[Stored data entries]
──────────
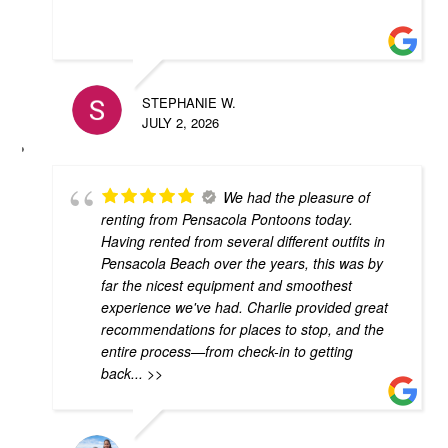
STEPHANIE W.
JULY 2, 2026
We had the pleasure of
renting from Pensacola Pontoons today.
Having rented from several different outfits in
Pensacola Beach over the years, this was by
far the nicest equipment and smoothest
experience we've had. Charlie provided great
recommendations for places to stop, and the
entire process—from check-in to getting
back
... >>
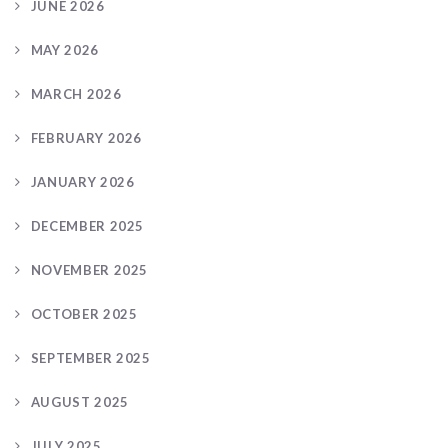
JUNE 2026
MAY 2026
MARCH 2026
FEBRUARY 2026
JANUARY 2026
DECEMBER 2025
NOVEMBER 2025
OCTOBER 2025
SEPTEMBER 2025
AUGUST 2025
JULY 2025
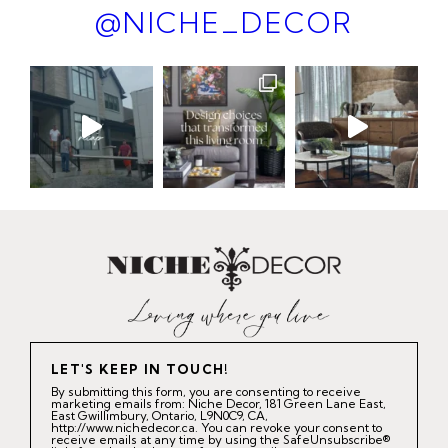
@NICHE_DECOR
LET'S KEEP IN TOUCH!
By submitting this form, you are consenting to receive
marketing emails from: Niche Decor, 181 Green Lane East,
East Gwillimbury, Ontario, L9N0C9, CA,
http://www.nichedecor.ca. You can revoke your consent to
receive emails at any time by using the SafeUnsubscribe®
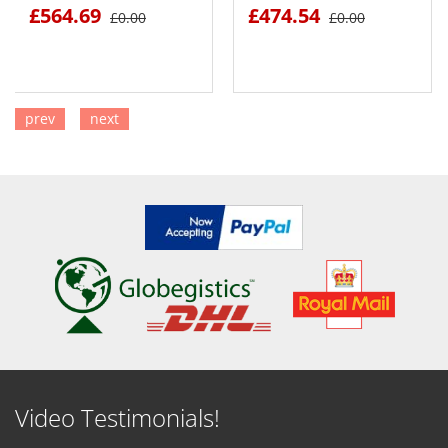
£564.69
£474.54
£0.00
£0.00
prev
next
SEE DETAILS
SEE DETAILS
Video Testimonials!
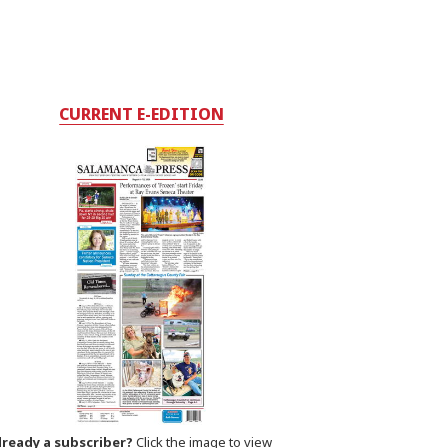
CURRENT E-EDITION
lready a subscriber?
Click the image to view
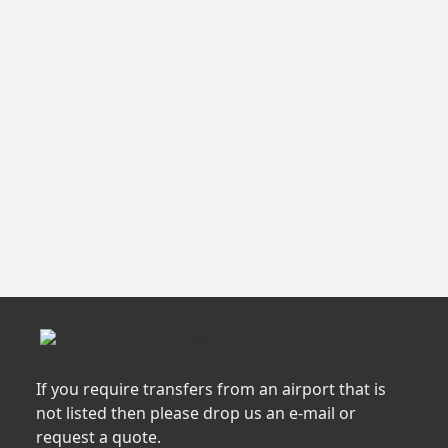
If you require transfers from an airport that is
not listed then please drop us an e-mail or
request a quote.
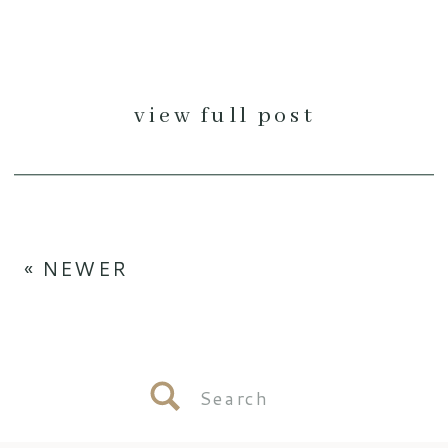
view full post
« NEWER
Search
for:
──────────
■ Exercise goal ■
All lines above that contain "East" are required in the answer.

■ Your response ■
marketing emails from: Niche Decor, 181 Green Lane East,
East Gwillimbury, Ontario, L9N0C9, CA,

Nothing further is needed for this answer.